Let's take it straight to our senior international correspondent, Arwa Damon. She's in Beirut.

So, Arwa, while the world seems to have paused to digest this diplomatic option, there has been no pause in the death and destruction in Syria. Has there?


And when you talk about those numbers there, I think it's also worth reflecting for a moment that those are families that have been torn apart. Those are parents, children, feeling that unbearable loss of losing a loved one.

I was actually skyping an activist in Syria a few hours before President Obama's speech. He lives in a town that is just in the southwest of Damascus that he says has been effectively under siege for months now.

They're running out of food. They're having to try to plant vegetables in the gardens. They're running out of much-needed medicines. Children there, according to a doctor, were beginning to die because their bodies were so weak and vulnerable they weren't able to get nutrients needed to sustain themselves.

And this activist was saying that at this point he really just had one wish, one message, that these various global leaders would just spend an hour, not a day, just an hour, living under those circumstances, feeling that terror that paralyzes a person when you hear an artillery shell, when you hear a bomb, not knowing exactly where it is going to land, smelling that scent that just sticks inside your nostrils of blood being intermingled with gun powder, with burning metal and then hearing the cries, the screams of the wounded.
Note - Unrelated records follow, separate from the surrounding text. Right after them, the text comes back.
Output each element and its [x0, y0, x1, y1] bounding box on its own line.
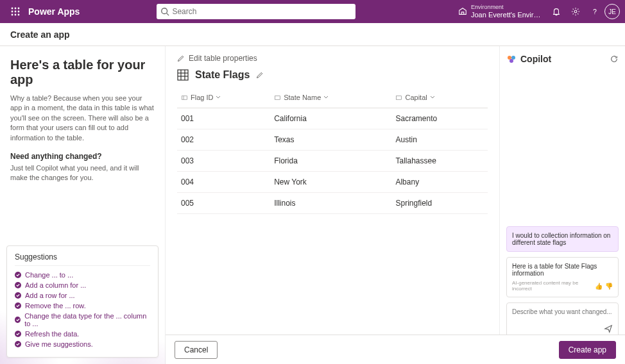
page-title: Create an app [10, 29, 70, 40]
copilot-input[interactable] [512, 308, 613, 315]
page-title-bar: Create an app [0, 23, 625, 46]
left-subdescription: Just tell Copilot what you need, and it … [10, 163, 155, 183]
table-icon [177, 69, 189, 81]
search-icon [160, 7, 169, 16]
check-icon [15, 317, 21, 323]
svg-point-6 [12, 14, 13, 16]
svg-point-23 [511, 56, 515, 60]
svg-point-22 [508, 56, 511, 60]
environment-icon [458, 7, 467, 16]
table-name: State Flags [195, 69, 250, 81]
svg-rect-13 [178, 70, 188, 80]
svg-point-2 [18, 8, 20, 10]
copilot-input-box[interactable] [506, 302, 619, 339]
svg-point-9 [162, 8, 167, 14]
copilot-user-message: I would to collection information on dif… [506, 226, 619, 252]
suggestion-item[interactable]: Refresh the data. [15, 330, 150, 338]
column-header-flag-id[interactable]: Flag ID [181, 94, 221, 101]
svg-rect-21 [397, 95, 402, 99]
environment-label: Environment [471, 4, 542, 11]
check-icon [15, 302, 21, 309]
create-app-button[interactable]: Create app [559, 341, 616, 359]
footer-bar: Cancel Create app [166, 335, 625, 364]
suggestions-title: Suggestions [15, 252, 150, 266]
svg-point-11 [574, 10, 577, 13]
column-header-capital[interactable]: Capital [395, 94, 434, 101]
thumbs-down-icon[interactable]: 👎 [605, 283, 613, 290]
left-description: Why a table? Because when you see your a… [10, 94, 155, 143]
svg-point-4 [15, 11, 17, 13]
left-heading: Here's a table for your app [10, 58, 155, 87]
svg-point-1 [15, 8, 17, 10]
svg-point-8 [18, 14, 20, 16]
chevron-down-icon [216, 95, 221, 100]
cancel-button[interactable]: Cancel [175, 341, 218, 359]
edit-table-properties-link[interactable]: Edit table properties [177, 54, 488, 63]
refresh-icon[interactable] [610, 54, 619, 63]
send-icon[interactable] [604, 324, 613, 333]
suggestion-item[interactable]: Remove the ... row. [15, 302, 150, 310]
copilot-logo-icon [506, 54, 517, 64]
check-icon [15, 272, 21, 278]
copilot-pane: Copilot I would to collection informatio… [499, 46, 625, 364]
edit-table-name-icon[interactable] [256, 71, 264, 79]
suggestions-card: Suggestions Change ... to ... Add a colu… [6, 245, 158, 358]
search-box[interactable] [157, 4, 355, 19]
copilot-bot-caption: AI-generated content may be incorrect [512, 280, 595, 292]
environment-name: Joan Everett's Environm... [471, 11, 542, 19]
column-header-state-name[interactable]: State Name [274, 94, 329, 101]
svg-text:?: ? [593, 8, 597, 15]
svg-point-5 [18, 11, 20, 13]
suggestions-list: Change ... to ... Add a column for ... A… [15, 271, 150, 348]
settings-icon[interactable] [566, 2, 585, 21]
svg-point-0 [12, 8, 13, 10]
svg-point-24 [509, 59, 513, 63]
thumbs-up-icon[interactable]: 👍 [595, 283, 603, 290]
copilot-bot-message: Here is a table for State Flags informat… [506, 257, 619, 297]
left-pane: Here's a table for your app Why a table?… [0, 46, 166, 364]
chevron-down-icon [430, 95, 435, 100]
data-table: Flag ID State Name Capital 001California… [177, 88, 488, 214]
app-launcher-icon[interactable] [5, 1, 26, 22]
environment-picker[interactable]: Environment Joan Everett's Environm... [458, 4, 542, 19]
key-icon [181, 94, 188, 101]
suggestion-item[interactable]: Change ... to ... [15, 271, 150, 279]
center-pane: Edit table properties State Flags Flag I… [166, 46, 499, 364]
check-icon [15, 282, 21, 288]
table-row[interactable]: 005IllinoisSpringfield [177, 192, 488, 213]
check-icon [15, 341, 21, 347]
help-icon[interactable]: ? [585, 2, 604, 21]
table-row[interactable]: 003FloridaTallahassee [177, 150, 488, 171]
text-icon [395, 94, 402, 101]
user-avatar[interactable]: JE [604, 4, 620, 19]
check-icon [15, 292, 21, 299]
table-row[interactable]: 004New YorkAlbany [177, 171, 488, 192]
svg-rect-20 [275, 95, 280, 99]
search-input[interactable] [172, 7, 352, 16]
suggestion-item[interactable]: Change the data type for the ... column … [15, 312, 150, 327]
table-row[interactable]: 001CaliforniaSacramento [177, 108, 488, 129]
text-icon [274, 94, 281, 101]
svg-rect-18 [182, 95, 187, 99]
svg-point-7 [15, 14, 17, 16]
global-header: Power Apps Environment Joan Everett's En… [0, 0, 625, 23]
suggestion-item[interactable]: Add a column for ... [15, 281, 150, 289]
pencil-icon [177, 54, 185, 62]
chevron-down-icon [323, 95, 329, 100]
suggestion-item[interactable]: Add a row for ... [15, 292, 150, 299]
suggestion-item[interactable]: Give me suggestions. [15, 340, 150, 348]
copilot-title: Copilot [520, 54, 551, 64]
svg-point-3 [12, 11, 13, 13]
check-icon [15, 331, 21, 337]
table-row[interactable]: 002TexasAustin [177, 129, 488, 150]
notifications-icon[interactable] [547, 2, 566, 21]
app-name: Power Apps [28, 6, 80, 17]
svg-line-10 [167, 13, 169, 16]
left-subheading: Need anything changed? [10, 152, 155, 161]
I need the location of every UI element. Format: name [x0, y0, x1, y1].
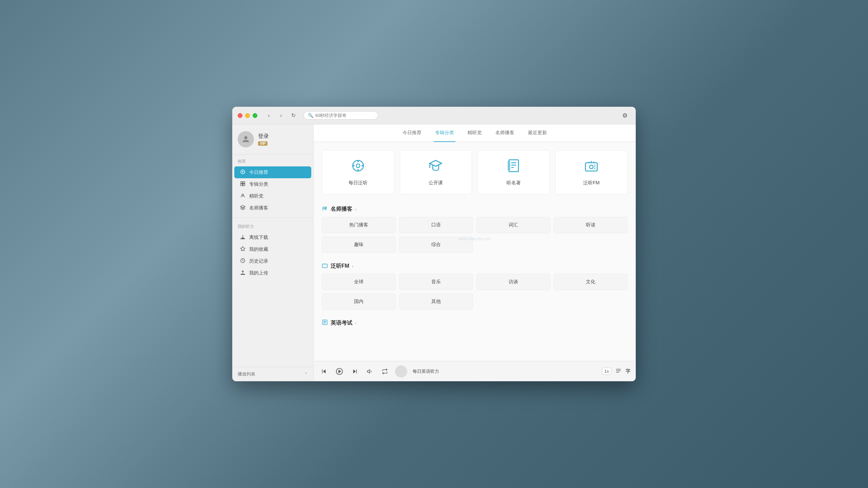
forward-button[interactable]: ›	[276, 111, 286, 120]
sidebar-item-upload[interactable]: 我的上传	[234, 267, 311, 279]
svg-rect-33	[322, 264, 328, 268]
sidebar-item-albums[interactable]: 专辑分类	[234, 178, 311, 190]
masters-section-title: 名师播客	[331, 206, 352, 213]
speed-button[interactable]: 1x	[602, 368, 611, 375]
svg-point-28	[590, 165, 593, 169]
opencourse-card-icon	[429, 159, 443, 176]
content-wrapper: 每日泛听 公开课	[322, 150, 628, 327]
sidebar-section-my: 我的听力 离线下载 我的收藏 历史记录	[232, 220, 313, 280]
tag-hot-podcast[interactable]: 热门播客	[322, 217, 396, 233]
category-card-daily[interactable]: 每日泛听	[322, 150, 394, 195]
minimize-button[interactable]	[245, 113, 250, 118]
next-button[interactable]	[350, 367, 360, 376]
playlist-toggle-button[interactable]	[615, 368, 622, 375]
svg-point-0	[244, 136, 247, 139]
svg-rect-10	[243, 184, 245, 186]
search-bar[interactable]: 🔍	[303, 111, 378, 120]
player-bar: 每日英语听力 1x 字	[314, 361, 636, 381]
sidebar-bottom: 播放列表 ⌃	[232, 367, 313, 381]
svg-rect-9	[241, 184, 242, 186]
nav-controls: ‹ › ↻	[264, 111, 298, 120]
english-section-title: 英语考试	[331, 320, 352, 327]
fm-section-title: 泛听FM	[331, 263, 349, 270]
tab-albums[interactable]: 专辑分类	[434, 124, 455, 142]
refresh-button[interactable]: ↻	[289, 111, 298, 120]
fm-section-arrow[interactable]: ›	[352, 264, 353, 269]
offline-icon	[240, 234, 246, 241]
sidebar-item-today-label: 今日推荐	[249, 169, 268, 176]
sidebar-item-masters[interactable]: 名师播客	[234, 202, 311, 214]
tag-reading[interactable]: 听读	[554, 217, 628, 233]
repeat-button[interactable]	[380, 367, 390, 376]
play-button[interactable]	[334, 366, 345, 377]
close-button[interactable]	[238, 113, 242, 118]
english-section-arrow[interactable]: ›	[355, 321, 356, 326]
today-icon	[240, 169, 246, 176]
svg-marker-38	[323, 369, 326, 373]
settings-button[interactable]: ⚙	[619, 110, 630, 121]
fm-card-icon	[584, 159, 598, 176]
tab-masters[interactable]: 名师播客	[494, 124, 516, 142]
font-button[interactable]: 字	[626, 368, 630, 374]
tag-global[interactable]: 全球	[322, 274, 396, 290]
favorites-icon	[240, 246, 246, 252]
svg-rect-12	[241, 239, 245, 239]
fans-icon	[240, 193, 246, 199]
sidebar-item-history[interactable]: 历史记录	[234, 255, 311, 267]
volume-button[interactable]	[365, 367, 375, 376]
avatar	[238, 131, 254, 147]
sidebar-item-today[interactable]: 今日推荐	[234, 166, 311, 178]
vip-badge: VIP	[258, 141, 268, 146]
tab-recent[interactable]: 最近更新	[527, 124, 548, 142]
maximize-button[interactable]	[253, 113, 257, 118]
masters-section-arrow[interactable]: ›	[355, 207, 356, 212]
tag-interview[interactable]: 访谈	[476, 274, 550, 290]
english-section-header: 英语考试 ›	[322, 319, 628, 327]
tag-comprehensive[interactable]: 综合	[399, 237, 473, 253]
category-card-opencourse[interactable]: 公开课	[400, 150, 472, 195]
masters-section-header: 名师播客 ›	[322, 205, 628, 213]
sidebar-item-fans[interactable]: 精听党	[234, 190, 311, 202]
masters-tag-grid: 热门播客 口语 词汇 听读 趣味 综合	[322, 217, 628, 253]
sidebar-section-recommend: 推荐 今日推荐 专辑分类 精听党	[232, 155, 313, 215]
sidebar-item-offline-label: 离线下载	[249, 235, 268, 241]
traffic-lights	[238, 113, 257, 118]
app-window: ‹ › ↻ 🔍 ⚙ 登录 VIP	[232, 107, 636, 381]
user-login-label[interactable]: 登录	[258, 133, 269, 140]
prev-button[interactable]	[319, 367, 329, 376]
tab-fans[interactable]: 精听党	[466, 124, 483, 142]
classics-card-icon	[507, 159, 521, 176]
tag-culture[interactable]: 文化	[554, 274, 628, 290]
svg-marker-44	[368, 369, 370, 373]
playlist-header[interactable]: 播放列表 ⌃	[232, 367, 313, 381]
svg-point-2	[242, 171, 243, 172]
tag-domestic[interactable]: 国内	[322, 293, 396, 310]
svg-point-32	[323, 207, 325, 209]
tag-fun[interactable]: 趣味	[322, 237, 396, 253]
back-button[interactable]: ‹	[264, 111, 274, 120]
sidebar-item-favorites[interactable]: 我的收藏	[234, 243, 311, 255]
daily-card-label: 每日泛听	[349, 180, 368, 186]
masters-section-icon	[322, 205, 328, 213]
tag-others[interactable]: 其他	[399, 293, 473, 310]
playlist-label: 播放列表	[238, 371, 255, 377]
category-card-fm[interactable]: 泛听FM	[555, 150, 628, 195]
tag-oral[interactable]: 口语	[399, 217, 473, 233]
user-info: 登录 VIP	[258, 133, 269, 146]
upload-icon	[240, 270, 246, 276]
category-card-classics[interactable]: 听名著	[477, 150, 550, 195]
svg-rect-7	[241, 182, 242, 183]
fm-section-icon	[322, 262, 328, 270]
tag-vocabulary[interactable]: 词汇	[476, 217, 550, 233]
svg-rect-39	[322, 369, 323, 373]
sidebar-item-favorites-label: 我的收藏	[249, 246, 268, 252]
tag-music[interactable]: 音乐	[399, 274, 473, 290]
search-input[interactable]	[315, 113, 374, 118]
title-bar: ‹ › ↻ 🔍 ⚙	[232, 107, 636, 124]
english-section-icon	[322, 319, 328, 327]
sidebar-item-offline[interactable]: 离线下载	[234, 231, 311, 243]
tab-today[interactable]: 今日推荐	[401, 124, 423, 142]
content-area: 每日泛听 公开课	[314, 142, 636, 361]
track-title: 每日英语听力	[413, 368, 596, 374]
player-right: 1x 字	[602, 368, 630, 375]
And he believed if one individual who is a key player in all of this, anyone went and experienced that, there would be a greater level of compassion, an even greater effort to try to bring around the violence.

Because, Ashleigh, the U.S. right now is coming out there, saying, well, look, at the very least, the threat of a U.S. strike has forced the Russians to force the Syrians to start admitting that they have a chemical weapons program to take action on that.

Well, why is it that that same stick can't be used to try to exert the same amount of pressure to force the Syrian government to open at the very least humanitarian quarters into these areas that are under siege, Ashleigh?